Significance of the Chapter’s Name

When Pitt County was formed in 1760, its inhabitants realized there was no town within its boundaries to serve as a county seat. It was not until 1771 that an “Act for Laying Out a Town of Martinsborough on the Land of Richard Evans” was passed by the Assembly. Since Evans died before the transaction was legalized, it was his widow, Susanna Coutanch Evans, who “confirmed to the Commissioners” this land for the town to be laid out. The area was later renamed Greenville and is situated on the Tar River.
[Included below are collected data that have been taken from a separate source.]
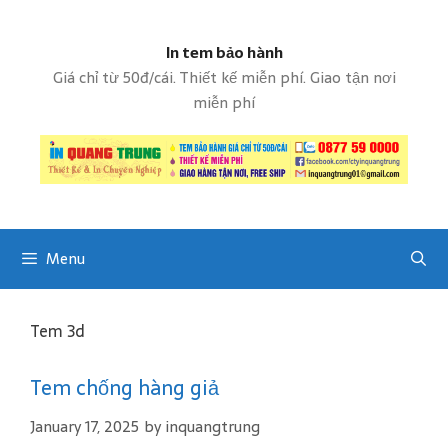
S
k
In tem bảo hành
i
p
Giá chỉ từ 50đ/cái. Thiết kế miễn phí. Giao tận nơi
t
miễn phí
o
c
o
n
t
e
Menu
n
t
Tem 3d
Tem chống hàng giả
January 17, 2025
by
inquangtrung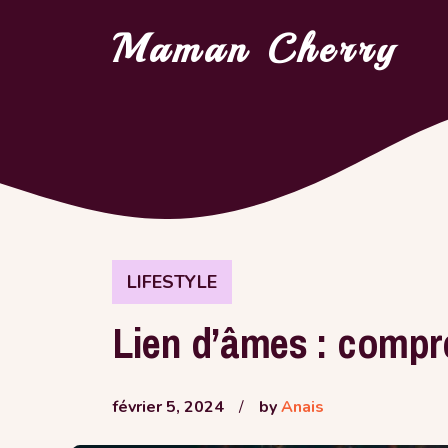
Aller
Maman Cherry
au
contenu
LIFESTYLE
Lien d’âmes : compr
février 5, 2024
/
by
Anais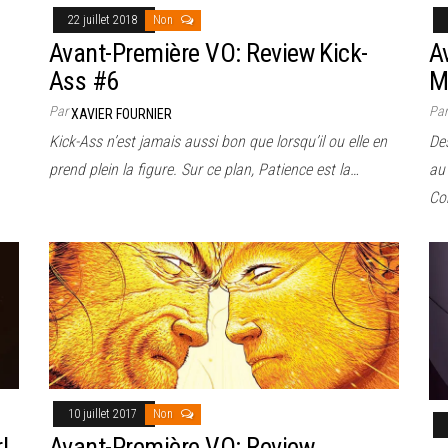
22 juillet 2018
Non
Avant-Première VO: Review Kick-
A
Ass #6
M
Par
Pa
XAVIER FOURNIER
Kick-Ass n’est jamais aussi bon que lorsqu’il ou elle en
Des
prend plein la figure. Sur ce plan, Patience est la…
au
Com
10 juillet 2017
Non
l
Avant-Première VO: Review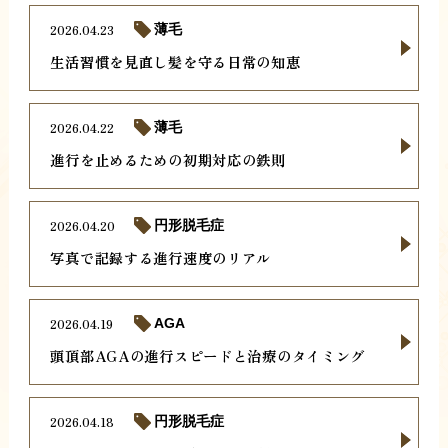
2026.04.23
薄毛
生活習慣を見直し髪を守る日常の知恵
2026.04.22
薄毛
進行を止めるための初期対応の鉄則
2026.04.20
円形脱毛症
写真で記録する進行速度のリアル
2026.04.19
AGA
頭頂部AGAの進行スピードと治療のタイミング
2026.04.18
円形脱毛症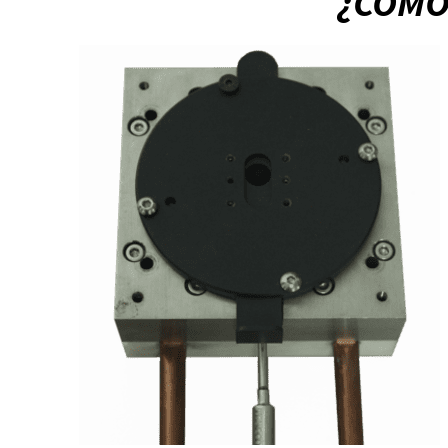
¿CÓMO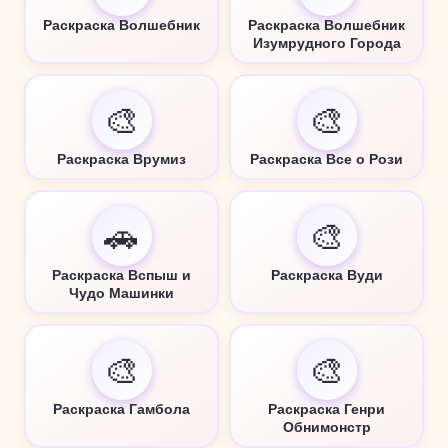
Раскраска Волшебник
Раскраска Волшебник
Изумрудного Города
🎨
🎨
Раскраска Врумиз
Раскраска Все о Рози
🚗
🎨
Раскраска Вспыш и
Раскраска Вуди
Чудо Машинки
🎨
🎨
Раскраска Гамбола
Раскраска Генри
Обнимонстр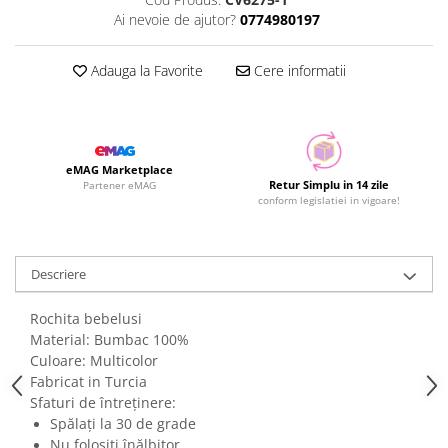
Ai nevoie de ajutor?
0774980197
Adauga la Favorite
Cere informatii
eMAG Marketplace
Retur Simplu in 14 zile
Partener eMAG
conform legislatiei in vigoare!
Descriere
Rochita bebelusi
Material: Bumbac 100%
Culoare: Multicolor
Fabricat in Turcia
Sfaturi de întreținere:
Spălați la 30 de grade
Nu folosiți înălbitor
Susanna was the daughter of Sara Pilkington and Michael Coutanch. Her father built a house in Bath, North Carolina, where it still stands on Front Street. A remarkable feature of the house is the chimney, which covers most of the side of the house. Called a “pants chimney” it gives the appearance of a pair of pants standing on the waistband with legs in the air. Two windows in the chimney open into two small rooms surrounded on three sides by the chimney. The house was sold to Colonel Robert Palmer in the 1760s. Early in the 19th century it passed to the Marsh family. Today, a National Historic Landmark, it is known as the Palmer-Marsh House. Michael Coutanch is interred in the back of the yard.

In all probability, Richard Evans discussed his migration to Pitt County with his father-in-law in this house, thus setting in motion a chain of events that was to culminate in the establishment of another town up the river. On his southern tour, George Washington was to refer to Greenville as “that trifling place.”

Guided tours of the Palmer-Marsh House are available to the visiting public.